Florence Marks Sheakley is one of 16 siblings, of whom only eight survive. Author Nora Dauenhauer is her older sister. Her brother Johnny, 57, is one of the few other fluent Tlingit speakers in Juneau. Florence, Nora and Johnny grew up on Douglas Island at a family homesite called Marks Trail, closely supervised by her parents, Willie and Emma Marks, and her grandmother, Eliza Marks.

``We were lucky that we grew up traditionally and spoke the language at home,'' Sheakley said. ``We grew up in the era of subsistence. My father was a fisherman with a 36-foot seining boat. As soon as school was out, we were put on that boat and taken fishing. We had camps at Swanson Harbor, Home Shore and Funter Bay, and we were in and out of Hoonah and Deer Harbor.''

Sheakley's tone lightens when she discusses fishing, and darkens when she broaches the subject of her own schooling.

``I first remember being in the government school in the village (near Willoughby Avenue),'' she said. ``I remember a little girl being spanked, their lifting her dress and spanking her. And I remember standing in line for vitamins.''

Sheakley also remembers how she and her brother Jimmy were punished for speaking their language to each other.

``We were disciplined - but yet when they needed someone to translate to other village kids, they came and got me,'' Sheakley said. ``That was totally confusing - I could speak (Tlingit) when they wanted me to and not when I wanted to.''

``At home with Grandma, we could not speak English. But, among ourselves, we kids practiced English harder. When somebody made fun of my handwriting once, I went home and practiced that much harder,'' she added.

At age 9, she went on to St. Ann's Catholic School. And her mother, named a master beader by Gov. Bill Sheffield, began to teach her the skill.

She left high school early to marry, and soon had five children. What motivated her to return to school was processing fish in cold water at a cold storage plant and freezing her arms above the elbows. ``I decided this wasn't the life for me,'' she said of slime-line work.

In 1967 she graduated as a clerk typist. At first she could get only part-time jobs. Finally, in 1969, the Department of Economic Development hired her full-time.

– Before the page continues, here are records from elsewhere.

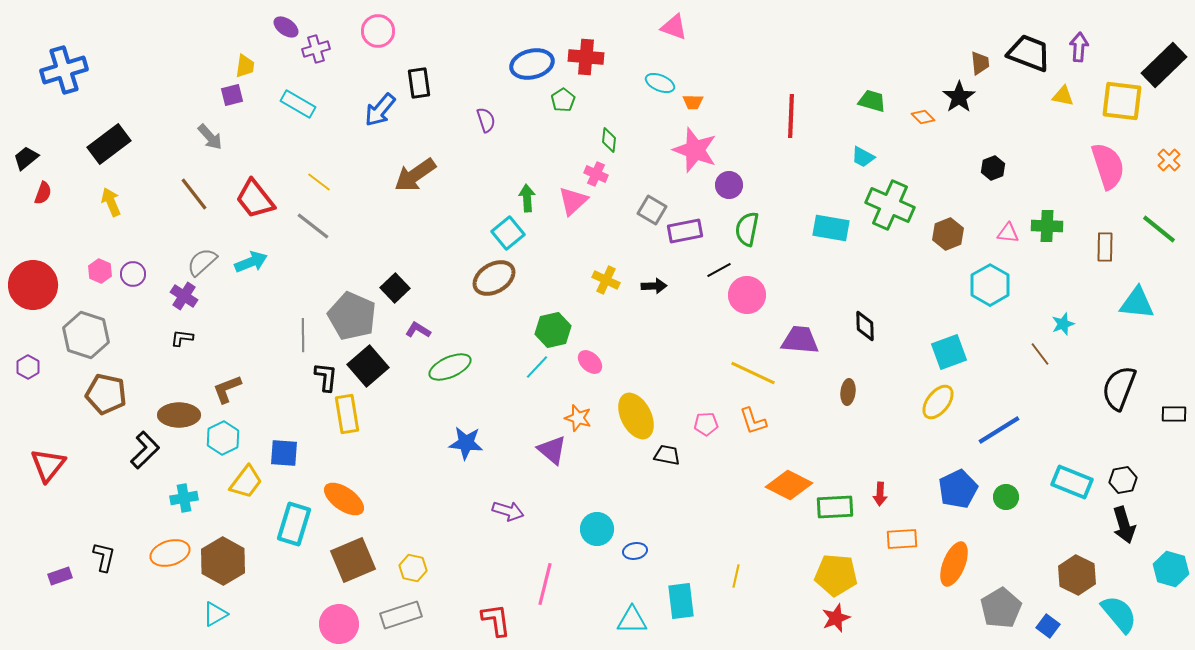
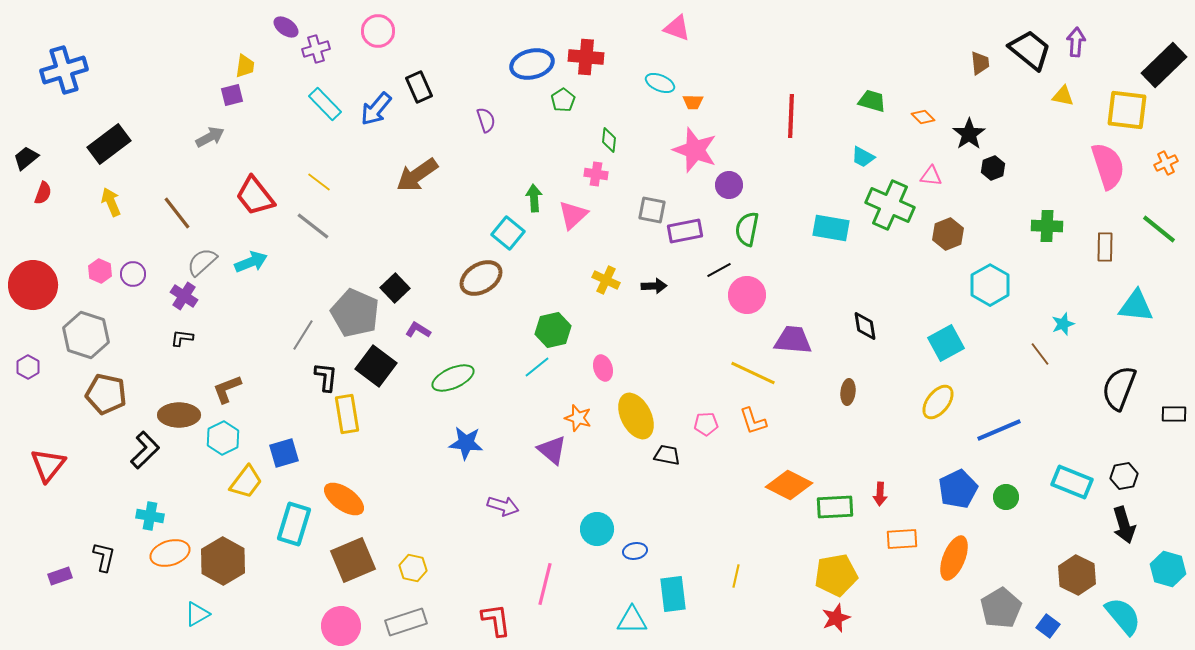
pink triangle at (674, 27): moved 3 px right, 1 px down
purple arrow at (1079, 47): moved 3 px left, 5 px up
black trapezoid at (1029, 53): moved 1 px right, 3 px up; rotated 18 degrees clockwise
black rectangle at (419, 83): moved 4 px down; rotated 16 degrees counterclockwise
black star at (959, 97): moved 10 px right, 37 px down
yellow square at (1122, 101): moved 5 px right, 9 px down
cyan rectangle at (298, 104): moved 27 px right; rotated 16 degrees clockwise
blue arrow at (380, 110): moved 4 px left, 1 px up
gray arrow at (210, 137): rotated 76 degrees counterclockwise
orange cross at (1169, 160): moved 3 px left, 3 px down; rotated 20 degrees clockwise
pink cross at (596, 174): rotated 15 degrees counterclockwise
brown arrow at (415, 175): moved 2 px right
brown line at (194, 194): moved 17 px left, 19 px down
green arrow at (527, 198): moved 7 px right
red trapezoid at (255, 199): moved 3 px up
pink triangle at (573, 201): moved 14 px down
gray square at (652, 210): rotated 20 degrees counterclockwise
cyan square at (508, 233): rotated 12 degrees counterclockwise
pink triangle at (1008, 233): moved 77 px left, 57 px up
brown ellipse at (494, 278): moved 13 px left
cyan triangle at (1137, 303): moved 1 px left, 3 px down
gray pentagon at (352, 316): moved 3 px right, 3 px up
black diamond at (865, 326): rotated 8 degrees counterclockwise
gray line at (303, 335): rotated 32 degrees clockwise
purple trapezoid at (800, 340): moved 7 px left
cyan square at (949, 352): moved 3 px left, 9 px up; rotated 9 degrees counterclockwise
pink ellipse at (590, 362): moved 13 px right, 6 px down; rotated 30 degrees clockwise
black square at (368, 366): moved 8 px right; rotated 12 degrees counterclockwise
green ellipse at (450, 367): moved 3 px right, 11 px down
cyan line at (537, 367): rotated 8 degrees clockwise
blue line at (999, 430): rotated 9 degrees clockwise
blue square at (284, 453): rotated 20 degrees counterclockwise
black hexagon at (1123, 480): moved 1 px right, 4 px up
cyan cross at (184, 498): moved 34 px left, 18 px down; rotated 20 degrees clockwise
purple arrow at (508, 511): moved 5 px left, 5 px up
orange ellipse at (954, 564): moved 6 px up
cyan hexagon at (1171, 569): moved 3 px left
yellow pentagon at (836, 575): rotated 15 degrees counterclockwise
cyan rectangle at (681, 601): moved 8 px left, 7 px up
cyan triangle at (215, 614): moved 18 px left
cyan semicircle at (1119, 614): moved 4 px right, 2 px down
gray rectangle at (401, 615): moved 5 px right, 7 px down
pink circle at (339, 624): moved 2 px right, 2 px down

Ill health forced her to quit, but she soon aimed at further training. ``There was a lady in vocational rehab, Amanda McCloud, who said I was college material.''

That encouraging phrase stimulated Sheakley, who by then was divorced, to uproot herself and her brood and move to Anchorage to attend UAA. ``When I think back on it, I wonder what in the world possessed me to go that far away and think I could raise that many kids by myself,'' Sheakley said.

Doing beading paid for groceries when she attended college full-time for two years. Then she married Sergius Sheakley, bore two more children, and stayed home until they graduated from high school.

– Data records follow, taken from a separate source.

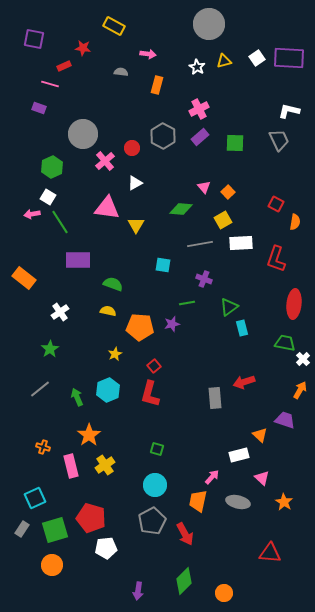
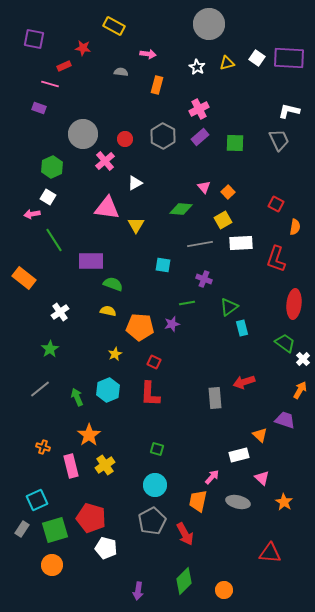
white square at (257, 58): rotated 21 degrees counterclockwise
yellow triangle at (224, 61): moved 3 px right, 2 px down
red circle at (132, 148): moved 7 px left, 9 px up
green line at (60, 222): moved 6 px left, 18 px down
orange semicircle at (295, 222): moved 5 px down
purple rectangle at (78, 260): moved 13 px right, 1 px down
green trapezoid at (285, 343): rotated 25 degrees clockwise
red square at (154, 366): moved 4 px up; rotated 24 degrees counterclockwise
red L-shape at (150, 394): rotated 12 degrees counterclockwise
cyan square at (35, 498): moved 2 px right, 2 px down
white pentagon at (106, 548): rotated 20 degrees clockwise
orange circle at (224, 593): moved 3 px up
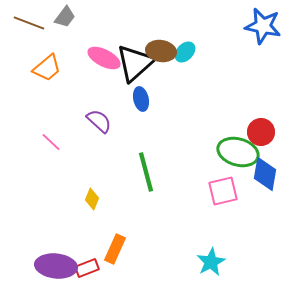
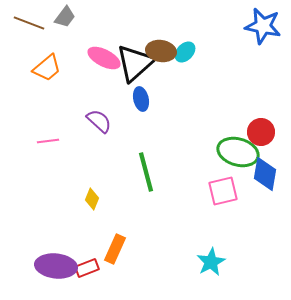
pink line: moved 3 px left, 1 px up; rotated 50 degrees counterclockwise
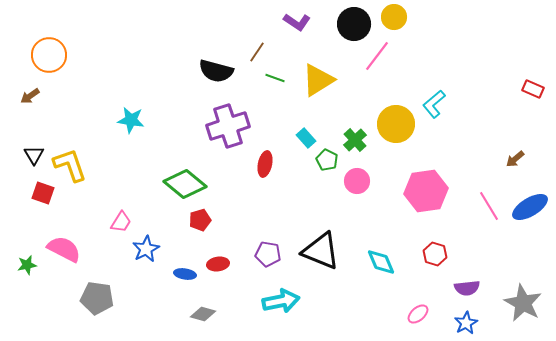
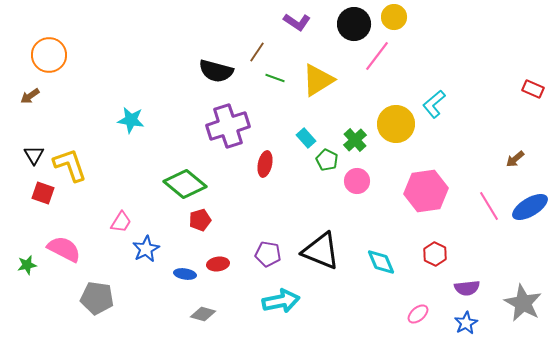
red hexagon at (435, 254): rotated 10 degrees clockwise
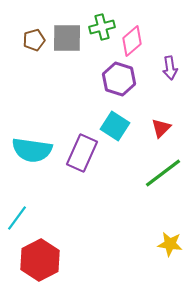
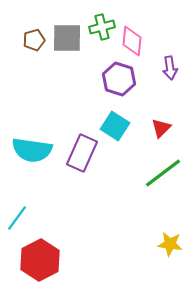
pink diamond: rotated 44 degrees counterclockwise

She encouraged other mothers to follow suit.

``I think my first kids got short-changed when I worked outside the home,'' she said. ``The ones I stayed at home with graduated from high school. At the time I didn't think it was that important, but when you see the end results, you see it made a difference.''

The Head Start Tlingit preschool program has 17 children enrolled, 3 and 4 years old. Every Wednesday night, Sheakley also teaches a two-hour session to parents, passing on all their kids have learned during the previous week.

``Florence has an immense amount of Tlingit culture knowledge and language knowledge,'' said Katy Harman, supervising teacher of the Head Start classroom. ``She is extremely valuable to this program - and to the whole revitalization of the language effort.''

Working side-by-side with Sheakley for 18 months, Harman continues to be amazed at her contributions.

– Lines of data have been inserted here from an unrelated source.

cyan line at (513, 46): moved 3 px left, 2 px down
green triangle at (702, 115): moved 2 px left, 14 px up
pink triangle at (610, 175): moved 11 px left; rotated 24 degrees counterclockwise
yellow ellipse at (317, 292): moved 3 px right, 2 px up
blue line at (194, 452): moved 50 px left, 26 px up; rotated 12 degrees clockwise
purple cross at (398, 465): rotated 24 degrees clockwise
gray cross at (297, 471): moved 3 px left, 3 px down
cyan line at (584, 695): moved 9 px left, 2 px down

``She puts 110 percent into her work, and she is creative in materials development - always thinking about new ways to present language,'' Harman said.

In her limited spare time, Sheakley still perseveres at beading, following designs created by her brother Jimmy. She created barrettes and earrings for years, but now that her mother cannot see to bead regalia, she has begun to make beadwork appliques.

``When you are exposed to something, you are interested,'' she said, speaking of beadwork and language, while showing a boy how to finish a seam on a red and blue headpiece.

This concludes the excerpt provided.